In our county in Western Washington everything is green as spring has arrived in full force, yet the Lewis County Fire Marshal has enacted an outdoor burning ban for all of unincorporated Lewis County, after a week of higher than normal temperatures.  We tend to think of Western Washington as humid and wet.  Our “normal” fire danger period usually doesn’t  raise its ugly head until August – and then for just a month or so.  Unfortunately, it doesn’t take much to create a fire danger once a week or so of warm weather arrives.
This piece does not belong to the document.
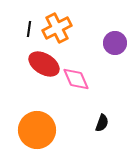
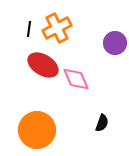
red ellipse: moved 1 px left, 1 px down
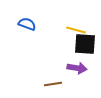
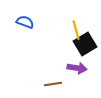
blue semicircle: moved 2 px left, 2 px up
yellow line: rotated 60 degrees clockwise
black square: rotated 35 degrees counterclockwise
Lucky for us, a rain pattern is predicted for later this week.  Even so, the burn ban is expected to last until Friday, April 23rd.  Please do your part to keep everyone safe.  Burn bans are not issued lightly.  Much thought goes into that decision prior to issuing it to the public.  Let’s all help keep Washington Green!

Nashville Bombing Field Exercise

Covid-19 has caused many changes within our ARES training program and while Zoom meetings keep us connected, it was time for a social distancing field exercise on Monday, January 18th.  The exercise scenario was created around the Christmas Day Nashville, Tennessee bombing which destroyed an AT&T exchange.  Could an incident like that happen here?

The build up to the exercise began with deconstructing the actual event.  The real incident was a powerful bomb placed in an RV in downtown Nashville.  An audible warning coming from the RV gave police time to evacuate most of the homeless and apartment dwellers before the explosion, but the devastation caused by the explosion scattered debris and evidence all over the area.  While we certainly were not going to recreate the bombing, we were going to practice the ARES response.  Both the Police Chief and Fire Chief were contacted as we explained our plan.  Both summarized what their real response would be like.  In our scenario, the explosion would go off at noon in the downtown area next to a small telephone exchange.  We consulted an ATF chart and computed the total blast area as well as the minimum evacuation distances.

The ARES response would include: help in setting up an exclusionary zone using barricades, cones and/or vehicles to keep the public out; setting up amateur radio mobile comms (Comm II and III) in case of possible disruption to the 911 system; establish two medical helicopter landing zones for possible mass casualty scenarios; activate the Mt. View Baptist Church shelter and set up comms there; and put in place a net control from the Riverside Fire Authority’s Emergency Coordination Center (ECC).

With a Incident Action Plan and a safety briefing given, team members were given assignments and radio frequencies before being deployed.  To make the exercise more interesting, we decided to use only our simplex frequencies.  We did keep a repeated frequency available as a safety channel.  Using simplex would possibly require one or more relay stations.  Our goal was solid simplex comms from the 911 center to the downtown city areas.  During almost a three hour exercise, team members were able to set up comms at the shelter site, establish two landing zones and work through the comms associated with those sites, and practice simplex communications all around Centralia and Chehalis.  All simplex comms were successful with only a few relays required when using our HT’s.  The comm vans were also able to test 6 meter simplex operations as well.  We learned valuable lessons when using the HT’s with a far better understanding of where they can be useful and what buildings and hills can disrupt their use.

Overall, we knew going into this exercise that we didn’t have enough ARES personnel to cover all barricade sites for what could be multiple days as evidence technicians logged and tagged every piece of debris in a wide area.  We discussed using ARES mutual aid and other volunteer resources.  This exercise, on a cold, windy January day, went well and as usual during this type of training, we learned what worked and what didn’t.  Thanks to our served agencies, Centralia Police and Riverside Fire Authority for their support and thanks to our great volunteers for a great training exercise.